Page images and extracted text
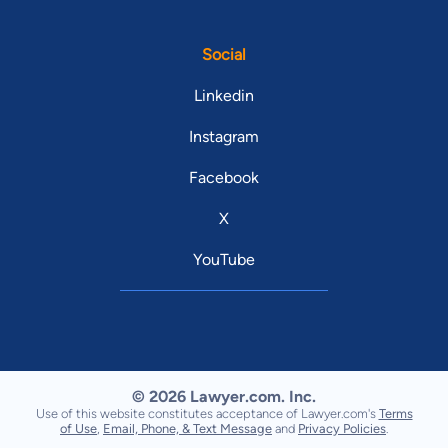
Social
Linkedin
Instagram
Facebook
X
YouTube
© 2026 Lawyer.com. Inc.
Use of this website constitutes acceptance of Lawyer.com's
Terms
of Use
,
Email, Phone, & Text Message
and
Privacy Policies
.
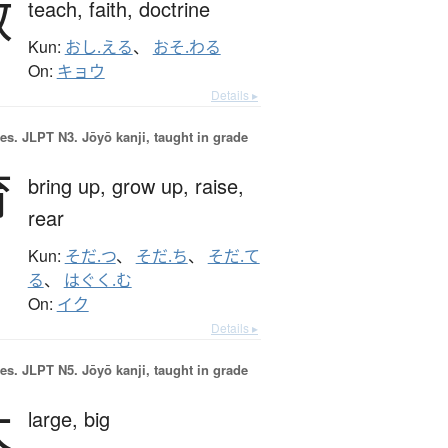
教
teach,
faith,
doctrine
Kun:
おし.える
、
おそ.わる
On:
キョウ
Details ▸
es.
JLPT N3. Jōyō kanji, taught in grade
育
bring up,
grow up,
raise,
rear
Kun:
そだ.つ
、
そだ.ち
、
そだ.て
る
、
はぐく.む
On:
イク
Details ▸
es.
JLPT N5. Jōyō kanji, taught in grade
大
large,
big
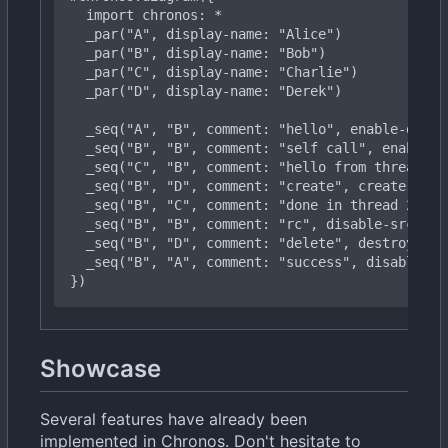
import
chronos:
*
  _
par("B",
display-name:
"Bob")
  _
par("D",
display-name:
"Derek")
  _
seq("B",
"B",
comment:
"self
call",
enable-d
  _
seq("B",
"D",
comment:
"create",
create-dst:
  _
seq("B",
"B",
comment:
"rc",
disable-src:
tr
  _
seq("B",
"A",
comment:
"success",
disable-sr
})
Showcase
Several features have already been
implemented in Chronos. Don't hesitate to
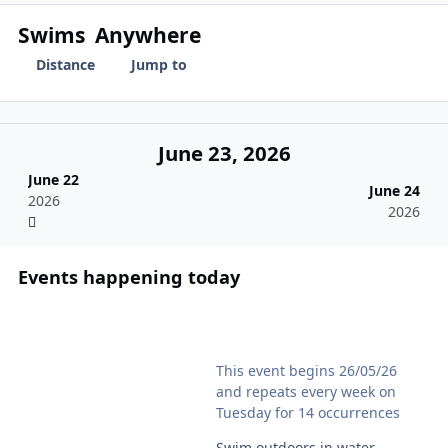
Swims
Anywhere
Distance
Jump to
June 23, 2026
June 22
June 24
2026
2026
Events happening today
Shaftesbury Lido Naked Swim
This event begins 26/05/26
and repeats every week on
Tuesday for 14 occurrences
Swim outdoors in water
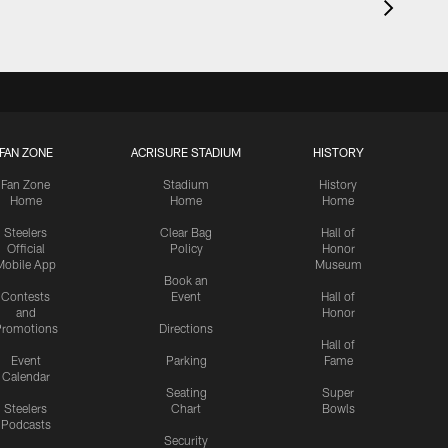
FAN ZONE
ACRISURE STADIUM
HISTORY
Fan Zone
Stadium
History
Home
Home
Home
Steelers
Clear Bag
Hall of
Official
Policy
Honor
Mobile App
Museum
Book an
Contests
Event
Hall of
and
Honor
romotions
Directions
Hall of
Event
Parking
Fame
Calendar
Seating
Super
Steelers
Chart
Bowls
Podcasts
Security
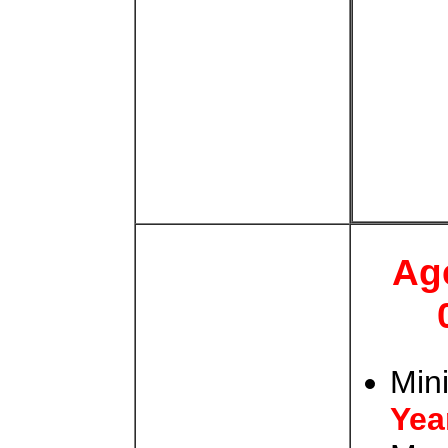
Ag
Min
Yea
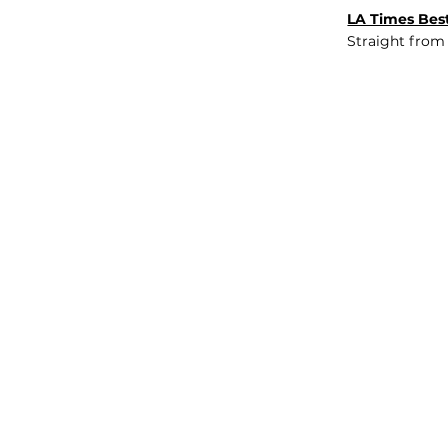
LA Times Best
Straight from
JOB BOARD
INSIGHTS
ABOUT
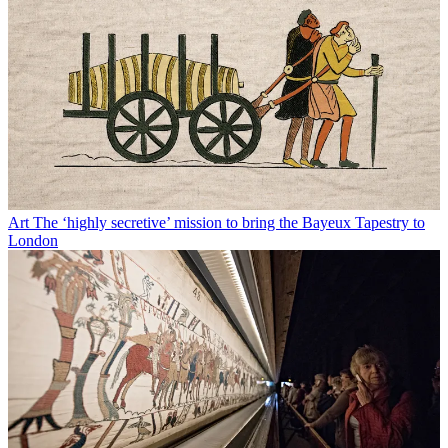
Art
The ‘highly secretive’ mission to bring the Bayeux Tapestry to
London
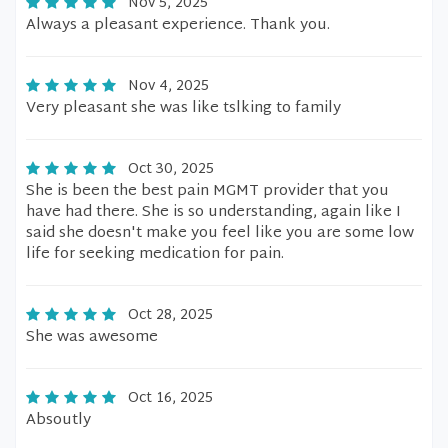
Nov 5, 2025
Always a pleasant experience. Thank you.
Nov 4, 2025
Very pleasant she was like tslking to family
Oct 30, 2025
She is been the best pain MGMT provider that you
have had there. She is so understanding, again like I
said she doesn't make you feel like you are some low
life for seeking medication for pain.
Oct 28, 2025
She was awesome
Oct 16, 2025
Absoutly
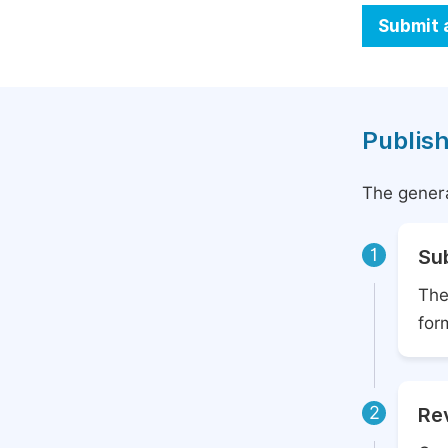
Submit 
Publish
The genera
1
Su
The
for
2
Rev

GOAL OF THE EXERCISE:
Looking at the records above, how many lines contain "JLPT"? Only the number is needed.

RESPONSE FOR THIS EXERCISE:
2